Let X and Y be Banach spaces. A linear operator T: XY is said to be a compact operator if, for every bounded set BX, the image T(B) ⊆ Y is a compact subset of Y. Equivalently, every norm-bounded sequence (xn)n∈ℕ in X is such that the image sequence (Txn)n∈ℕ in Y has a convergent subsequence.

Clearly, compact operators are always bounded. Operators that are both compact and self-adjoint are especially nice:

Theorem. If T is a compact self-adjoint operator on a Hilbert space, then either ‖T‖ or −‖T‖ is an eigenvalue of T. Furthermore, the set of all eigenvalues of T (the point spectrum of T) is either finite or consists of a countable sequence tending to 0.
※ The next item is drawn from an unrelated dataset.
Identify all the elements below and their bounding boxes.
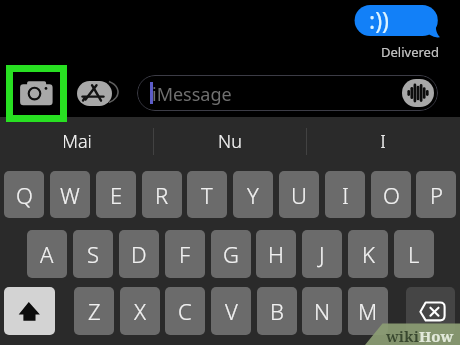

[Incidentally, while I had no problem remembering the “furthermore” part about the point spectrum, I had completely forgotten the simpler fact that, up to sign, the operator norm of T is always one of its eigenvalues.]
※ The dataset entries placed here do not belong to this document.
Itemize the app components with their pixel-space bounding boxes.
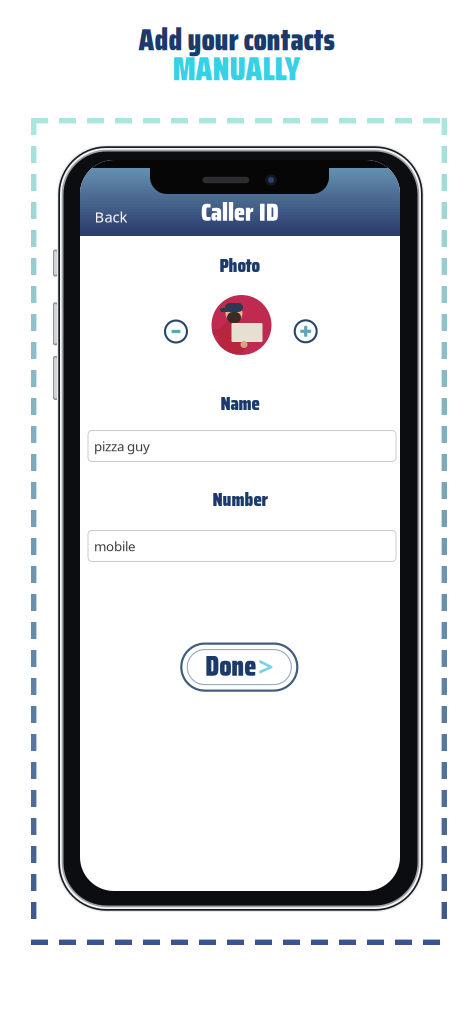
staticText: Number: [212, 484, 268, 514]
staticText: Add your contacts: [138, 16, 334, 63]
staticText: pizza guy: [94, 437, 150, 455]
staticText: MANUALLY: [172, 44, 300, 94]
button[interactable]: Back: [86, 200, 136, 234]
staticText: Name: [220, 388, 260, 418]
staticText: Back: [94, 207, 128, 226]
staticText: Photo: [220, 250, 260, 280]
button[interactable]: Remove photo: [165, 320, 187, 342]
button[interactable]: pizza guy: [88, 430, 396, 462]
staticText: >: [258, 648, 273, 684]
button[interactable]: Add photo: [295, 320, 317, 342]
staticText: mobile: [94, 537, 136, 555]
button[interactable]: mobile: [88, 530, 396, 562]
button[interactable]: Done: [181, 644, 297, 691]
staticText: Done: [205, 644, 256, 688]
staticText: Caller ID: [201, 192, 279, 232]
The next result, the Spectral Theorem, is essentially the “diagonalization” result for compact, self-adjoint operators, analogous to results from finite-dimensional linear algebra on the diagonalization of (conjugate-)symmetric square matrices.

Spectral Theorem. If T is a compact self-adjoint operator on a Hilbert space H, then there exists a finite or infinite orthonormal sequence (xn) of eigenvectors of T with corresponding real eigenvalues (λn) such that, for all xH,

Tx = ∑n λnx, xnxn.

Note that the orthonormal sequence of the Spectral Theorem can be extended by the usual basis extension and orthogonalization procedures to an orthonormal basis of H.

The other key fact about eigenvalue problems for compact (not necessarily self-adjoint) operators is the Fredholm Alternative, which in finite-dimensional settings follows from the Rank-Nullity Theorem. The Fredholm Alternative asserts a dichotomy: either λ is an eigenvalue of T, or else it lies in the domain of the resolvent of T. More precisely,

Fredholm Alternative. Let T: XX be a compact operator on a Banach space X, and let λ ∈ ℂ be non-zero. Then precisely one of the following holds true:

• (eigenvalue) there is a non-zero solution xX to the eigenvalue equation Tx = λx;
• (resolvent) the operator Tλ has bounded inverse (Tλ)−1.